I was playing around with strcmp when I noticed this, here is the code:

#include <string.h>
#include <stdio.h>

int main(){

    //passing strings directly
    printf("%d\n", strcmp("ahmad", "fatema"));

    //passing strings as pointers 
    char *a= "ahmad";
    char *b= "fatema";
    printf("%d\n",strcmp(a,b));

    return 0;

}

the output is:

-1
-5

shouldn't strcmp work the same? Why is it that I am given different value when I pass strings as "ahmad" or as char* a = "ahmad" . When you pass values to a function they are allocated in its stack right?

Answer 1

You are most likely seeing the result of a compiler optimization. If we test the code using gcc on godbolt , with -O0 optimization level, we can see for the first case it does not call strcmp :

movl    $-1, %esi   #,
movl    $.LC0, %edi #,
movl    $0, %eax    #,
call    printf  #

Since your are using constants as arguments to strcmp the compiler is able for perform constant folding and call a compiler intrinsic at compile time and generate the -1 then, instead of having to call strcmp at run-time which is implemented in the standard library and will have a different implementation then a likely more simple compile time strcmp .

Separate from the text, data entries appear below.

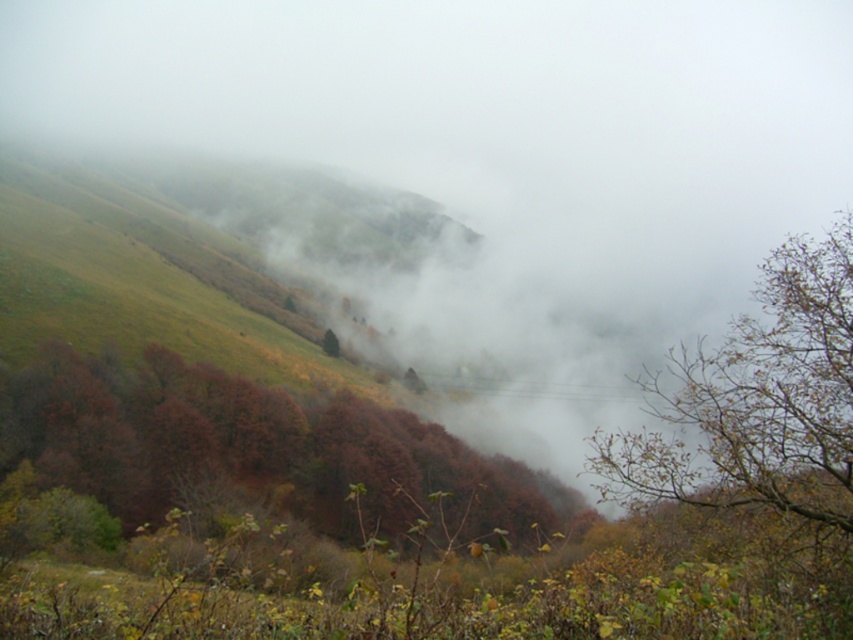 Question: Can you confirm if autumn leaves at center is positioned to the right of brown leafy branches at right?

Choices:
 (A) yes
 (B) no

Answer: (B)

Question: Among these objects, which one is farthest from the camera?

Choices:
 (A) brown leafy branches at right
 (B) autumn leaves at center
 (C) green matte tree at center

Answer: (C)

Question: Which object appears closest to the camera in this image?

Choices:
 (A) brown leafy branches at right
 (B) green matte tree at center
 (C) autumn leaves at center

Answer: (A)

Question: Is autumn leaves at center further to camera compared to brown leafy branches at right?

Choices:
 (A) no
 (B) yes

Answer: (B)

Question: Which point is closer to the camera?

Choices:
 (A) brown leafy branches at right
 (B) green matte tree at center
 (C) autumn leaves at center

Answer: (A)

Question: Is brown leafy branches at right thinner than green matte tree at center?

Choices:
 (A) yes
 (B) no

Answer: (B) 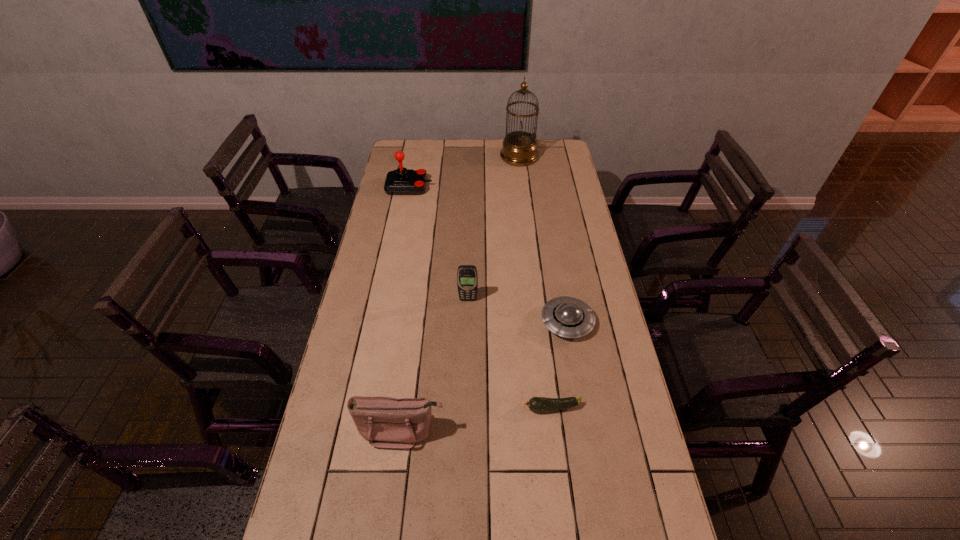 Image resolution: width=960 pixels, height=540 pixels. Find the location of `birdcage`. birdcage is located at coordinates (519, 148).

Find the location of `the tallest object`. the tallest object is located at coordinates (519, 148).

The image size is (960, 540). I want to click on the fifth nearest object, so click(x=402, y=181).

Locate an element on the screen. This screenshot has height=540, width=960. the fourth nearest object is located at coordinates (467, 277).

Find the location of `cellular telephone`. cellular telephone is located at coordinates (467, 277).

Locate an element on the screen. shoulder bag is located at coordinates pyautogui.click(x=386, y=422).

I want to click on the fifth tallest object, so click(569, 317).

Identify the location of saucer. The image size is (960, 540). (569, 317).

Image resolution: width=960 pixels, height=540 pixels. Identify the location of the shortest object. (536, 404).

I want to click on vacant position located with an open door on the tallest object, so click(x=456, y=157). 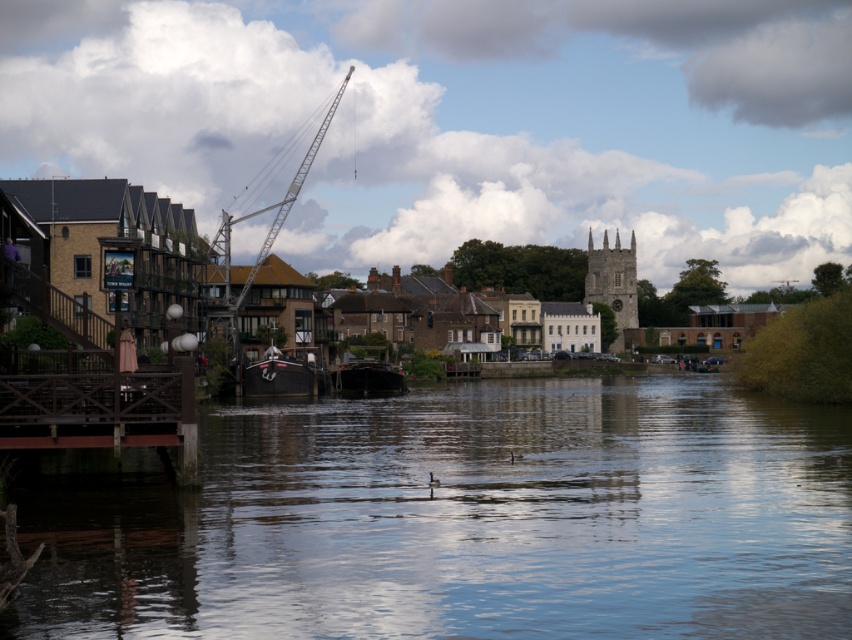 You are standing on the riverside and want to take a photo of the transparent water at center and the metallic gray boat at center. Which object will appear larger in your photo?

The transparent water at center will appear larger in the photo because it is closer to the viewer than the metallic gray boat at center.

You are standing at the riverside and want to take a photo of the metallic gray crane at upper left. If your camera has a maximum zoom range of 100 meters, will you be able to capture the crane clearly?

The metallic gray crane at upper left is 130.18 meters away from the viewer. Since the camera can only zoom up to 100 meters, you won generated question and answer based on the provided information. 130.18 is beyond the camera s capability. You need a camera with a longer zoom range to capture it clearly. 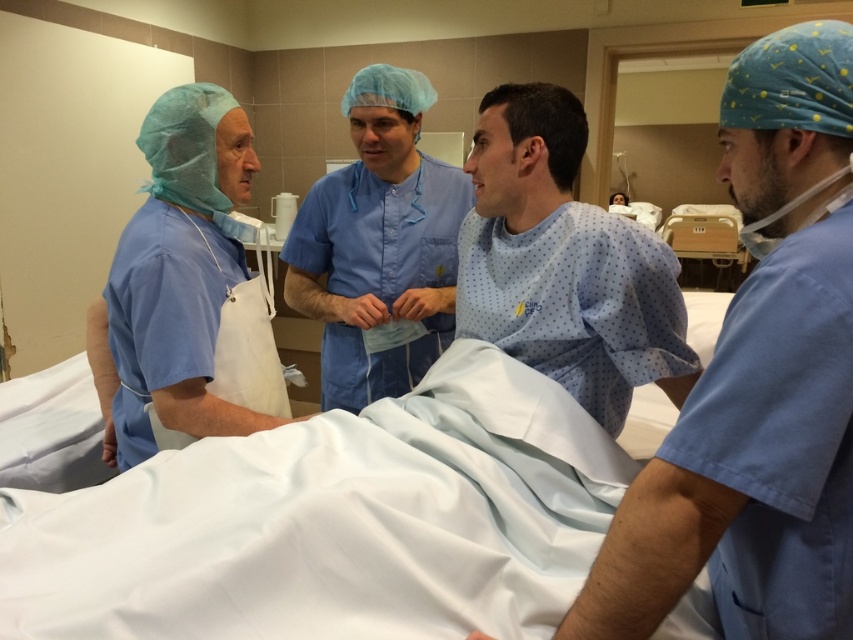 Is blue scrubs at left closer to the viewer compared to light blue fabric at center?

No, it is not.

Does point (114, 426) lie behind point (498, 296)?

Yes, it is behind point (498, 296).

What are the coordinates of `blue scrubs at left` in the screenshot? It's located at (187, 291).

This screenshot has width=853, height=640. In order to click on blue scrubs at center in this screenshot , I will do `click(758, 387)`.

Based on the photo, does blue scrubs at center have a lesser height compared to blue scrubs at left?

Yes.

Does point (825, 376) come behind point (157, 145)?

No, (825, 376) is closer to viewer.

Locate an element on the screen. blue scrubs at center is located at coordinates (758, 387). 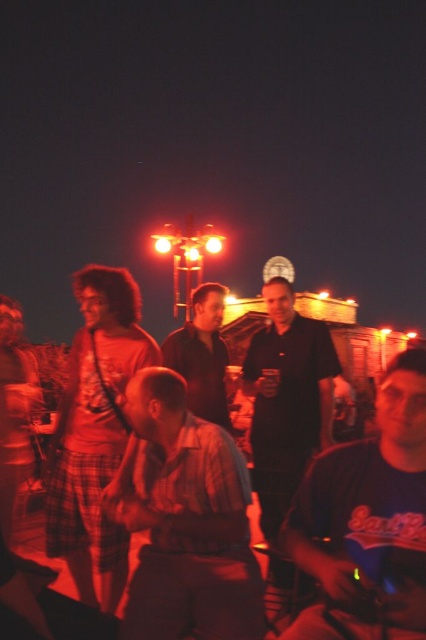 Question: Which object is positioned closest to the matte black shirt at center?

Choices:
 (A) dark blue t-shirt at lower right
 (B) dark brown leather jacket at center

Answer: (B)

Question: Is striped cotton shirt at center smaller than matte black shirt at center?

Choices:
 (A) yes
 (B) no

Answer: (A)

Question: Is striped cotton shirt at center bigger than dark brown leather jacket at center?

Choices:
 (A) no
 (B) yes

Answer: (B)

Question: Is matte black shirt at center positioned in front of dark brown leather jacket at center?

Choices:
 (A) yes
 (B) no

Answer: (A)

Question: Which point appears farthest from the camera in this image?

Choices:
 (A) (293, 493)
 (B) (106, 310)
 (C) (166, 538)

Answer: (B)

Question: Among these points, which one is farthest from the camera?

Choices:
 (A) (210, 378)
 (B) (273, 502)
 (C) (353, 444)
 (D) (152, 627)

Answer: (A) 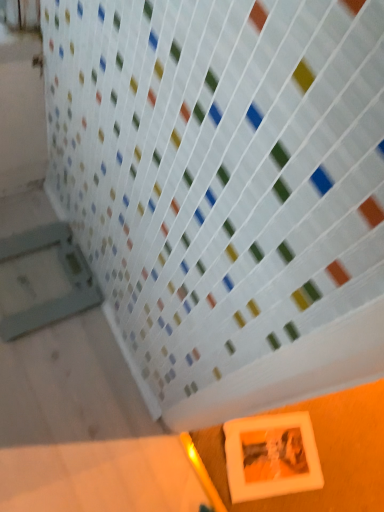 The height and width of the screenshot is (512, 384). Describe the element at coordinates (271, 456) in the screenshot. I see `white matte picture frame at lower right` at that location.

The width and height of the screenshot is (384, 512). Identify the location of white matte picture frame at lower right. (271, 456).

Identify the location of white matte picture frame at lower right. Image resolution: width=384 pixels, height=512 pixels. tap(271, 456). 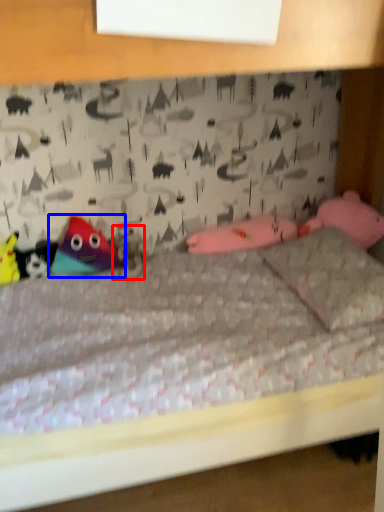 Question: Which of the following is the closest to the observer, animal (highlighted by a red box) or toy (highlighted by a blue box)?

Choices:
 (A) animal
 (B) toy

Answer: (B) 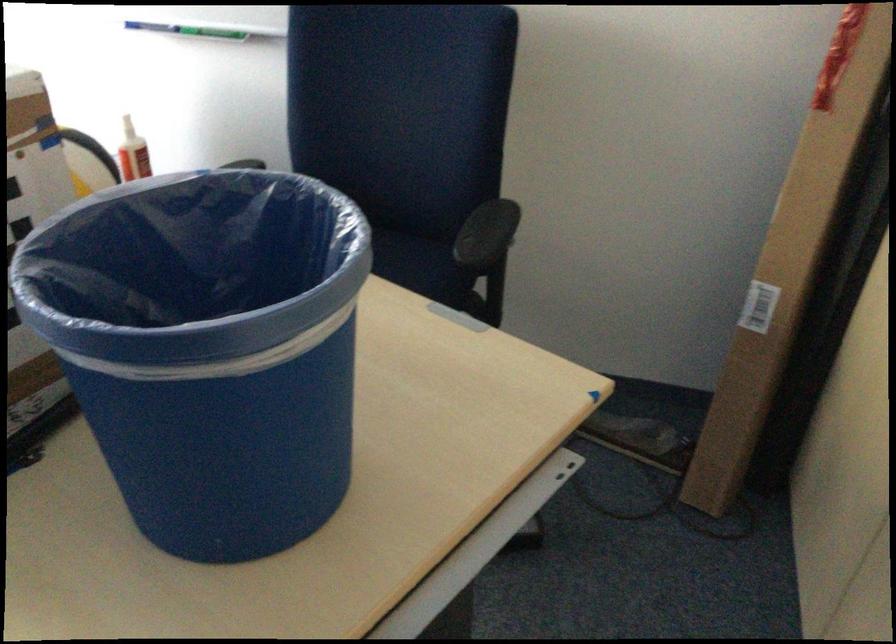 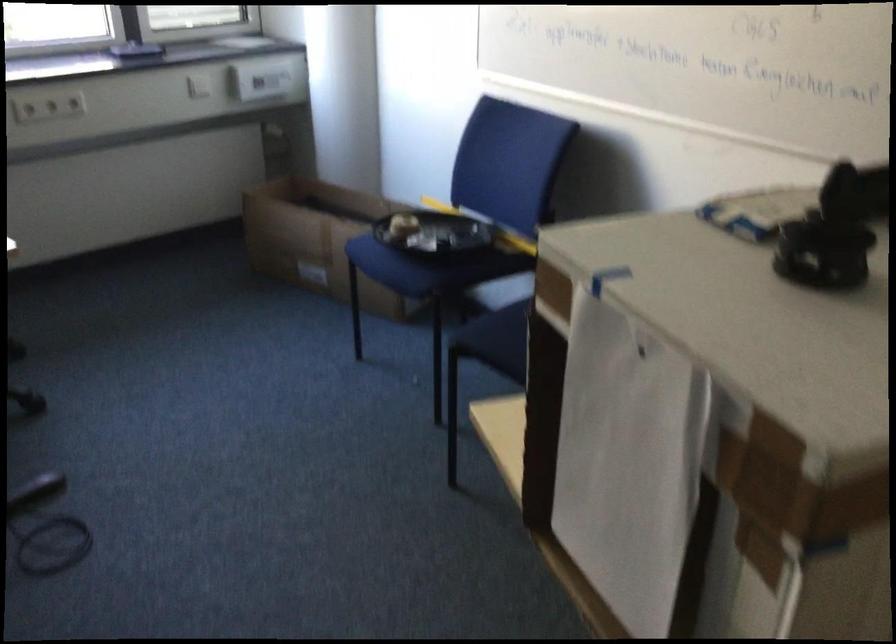 Question: The camera is either moving clockwise (left) or counter-clockwise (right) around the object. The first image is from the beginning of the video and the second image is from the end. Is the camera moving left or right when shooting the video?

Choices:
 (A) Left
 (B) Right

Answer: (B) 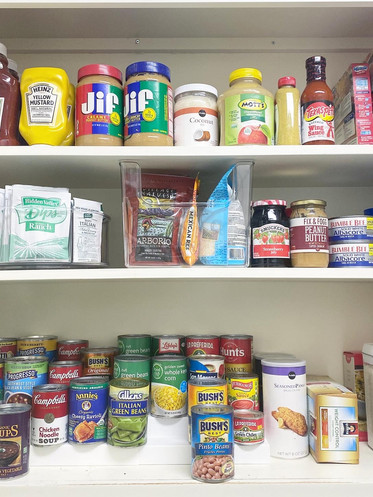 Locate an element on the screen. The image size is (373, 497). bottle is located at coordinates (7, 105), (41, 114), (319, 117), (288, 127). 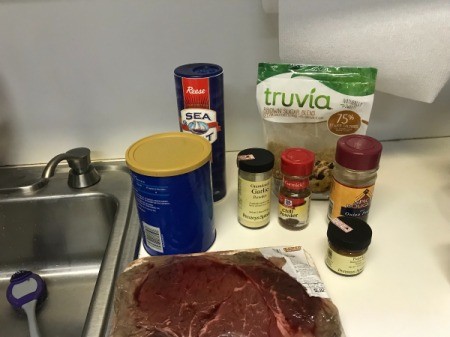 Locate an element on the screen. white wall is located at coordinates (154, 65). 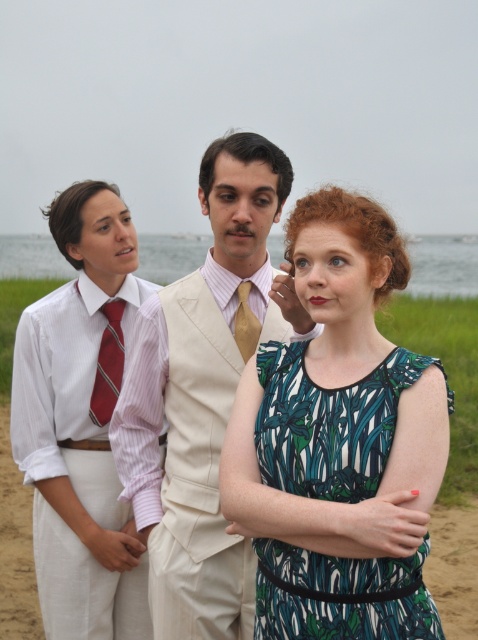 Can you confirm if matte striped shirt at left is shorter than striped silk tie at center?

No, matte striped shirt at left is not shorter than striped silk tie at center.

Which is behind, point (99, 440) or point (113, 380)?

The point (113, 380) is behind.

The image size is (478, 640). I want to click on matte striped shirt at left, so click(80, 422).

Does point (113, 356) come in front of point (257, 323)?

No.

From the picture: Does striped silk tie at center have a greater width compared to gold silk tie at center?

Correct, the width of striped silk tie at center exceeds that of gold silk tie at center.

Is point (113, 364) more distant than point (242, 336)?

Yes, point (113, 364) is behind point (242, 336).

This screenshot has height=640, width=478. I want to click on striped silk tie at center, so click(x=108, y=364).

Does light beige vest at center have a lesser height compared to gold silk tie at center?

In fact, light beige vest at center may be taller than gold silk tie at center.

Does light beige vest at center have a greater height compared to gold silk tie at center?

Indeed, light beige vest at center has a greater height compared to gold silk tie at center.

What are the coordinates of `light beige vest at center` in the screenshot? It's located at (203, 394).

Find the location of a particular element. light beige vest at center is located at coordinates (203, 394). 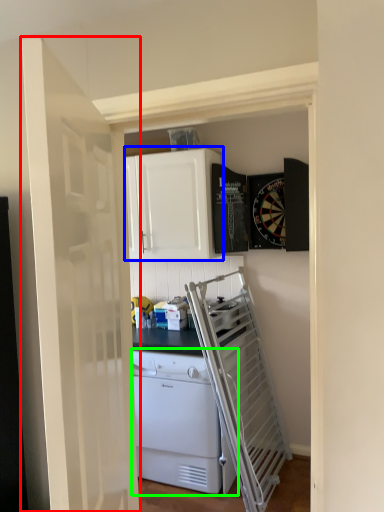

In the second case it does generate a call to strcmp :

call    strcmp  #
movl    %eax, %esi  # D.2047,
movl    $.LC0, %edi #,
movl    $0, %eax    #,
call    printf  #

This is consistent with the fact that gcc has a builtin for strcmp , which is what gcc will use during constant folding.

If we further test using -O1 optimization level or greater gcc is able to fold both cases and the result will be -1 for both cases:

movl    $-1, %esi   #,
movl    $.LC0, %edi #,
xorl    %eax, %eax  #
call    printf  #
movl    $-1, %esi   #,
movl    $.LC0, %edi #,
xorl    %eax, %eax  #
call    printf  #

With more optimizations options turned on the optimizer is able to determine that a and b point to constants known at compile time as well and can also compute the result of strcmp for this case as well during compile time.

We can confirm that gcc is using builtin function by building with the -fno-builtin flag and observing that a call to strcmp will be generated for all cases.

clang is slightly different in that it does not fold at all using -O0 but will fold at -O1 and above for both.

Note, that any negative result is an entirely conformant, we can see by going to the draft C99 standard section 7.21.4.2 The strcmp function which says ( emphasis mine ):

 int strcmp(const char *s1, const char *s2); 

The strcmp function returns an integer greater than, equal to, or less than zero , accordingly as the string pointed to by s1 is greater than, equal to, or less than the string pointed to by s2.

technosurus points out that strcmp is specified to treat the strings as if they were composed of unsigned char , this is covered in C99 under 7.21.1 which says:

For all functions in this subclause, each character shall be interpreted as if it had the type unsigned char (and therefore every possible object representation is valid and has a different value).

Answer 2

I think you believe that the value returned by strcmp should somehow depend on the input strings passed to it in a way that is not defined by the function specification. This isn't correct. See for instance the POSIX definition:

http://pubs.opengroup.org/onlinepubs/009695399/functions/strcmp.html

Upon completion, strcmp() shall return an integer greater than, equal to, or less than 0, if the string pointed to by s1 is greater than, equal to, or less than the string pointed to by s2, respectively.

This is exactly what you are seeing. The implementation does not need to make any guarantee about the exact return value - only that is less than zero, equal to zero, or greater than zero as appropriate.